Xinhua, in an article announcing this weekend’s upcoming celebrations, refers to the Five Principles as “peace principles.” The Chinese government sees these celebrations as an acknowledgment of China’s positive contributions to international affairs. “Over the past six decades, the principles have withstood tests, been accepted by an increasing number of countries, become the tenets governing international relations and played an important role in safeguarding world peace and development,” Foreign Ministry spokeswoman Hua Chunying noted, highlighting that their relevance extends far beyond China’s borders.
At the recent Conference on Interaction and Confidence-Building Measures in Asia (CICA) summit, Xi Jinping appealed to the Five Principles in outlining his vision for a future Asian security order. “The five principles that China initiated together with India and Myanmar have become a basic norm governing state-to-state relations,” he declared. “China’s peaceful development begins here in Asia, finds its support in Asia, and delivers tangible benefits to Asia,” Xi added in an attempt to sell his vision of an Asian security architecture made by Asians, for Asians.

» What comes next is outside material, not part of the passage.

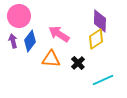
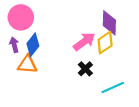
pink arrow: (59, 34) -> (84, 41), moved, turned 110
orange triangle: (51, 59) -> (27, 64), moved

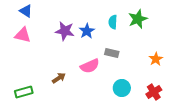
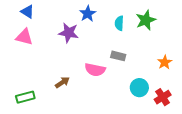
blue star: (87, 31) -> (88, 14), moved
pink semicircle: (90, 66) -> (95, 70), turned 36
cyan circle: (122, 88) -> (139, 88), moved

For Xi Jinping — who is most interested in helping China acquire some normative weight in international affairs — the Five Principles embody China’s best contribution to heterodox international relations with a unique Asian flavor. In particular, if China is to offer a compelling model of regional leadership, different from that of the United States in Asia, it can begin with these principles. Unfortunately, the Five Principles fall somewhat short in actually explaining recent Chinese adventurism in the East and South China Seas where China is engaged in disputes with several countries. Even Zhou and Nehru would come to learn of the hollowness of these principles when their two countries fought a war eight years after boldly pledging “peaceful coexistence.”
The focus on the anniversary of the Five Principles is also being used by Beijing to bolster its “reset” in foreign policy with India. As Ananath Krishnan reports in The Hindu, China’s government and media are rather keen on maintaining good relations with India with the right-wing Hindu nationalist government in power there. Chinese Foreign Minister Wang Yi’s trip to New Delhi was described as a visit of “great significance” by China’s Foreign Ministry. By inviting India’s vice president to Beijing to commemorate the sixtieth anniversary of the Five Principles, Xi sends a message of pan-Asian solidarity to New Delhi. Indeed, during Wang’s visit, some of the official rhetoric used by the Chinese foreign minister hearkened back to the post-colonial solidarity that existed between Indian and Chinese leaders in the 1950s, prior to their 1962 war. Vice President Ansari’s upcoming visit marks the first trip to China by a senior Indian official following this year’s general elections.
China needs to find its way to regional and global leadership without raising fears of hegemonic intentions. While it might not be doing so well given its generally provocative posture along the East Asian rimland, it sees some value in highlighting the pan-Asian nature of the Five Principles that stand at the center of its foreign policy. China’s principles may have weathered their first 60 years with relatively little issue, but as China rises to global prominence, it may find that the principles it enshrines as the pillars of its foreign policy are incompatible with its preferred means of pursuing its national interest.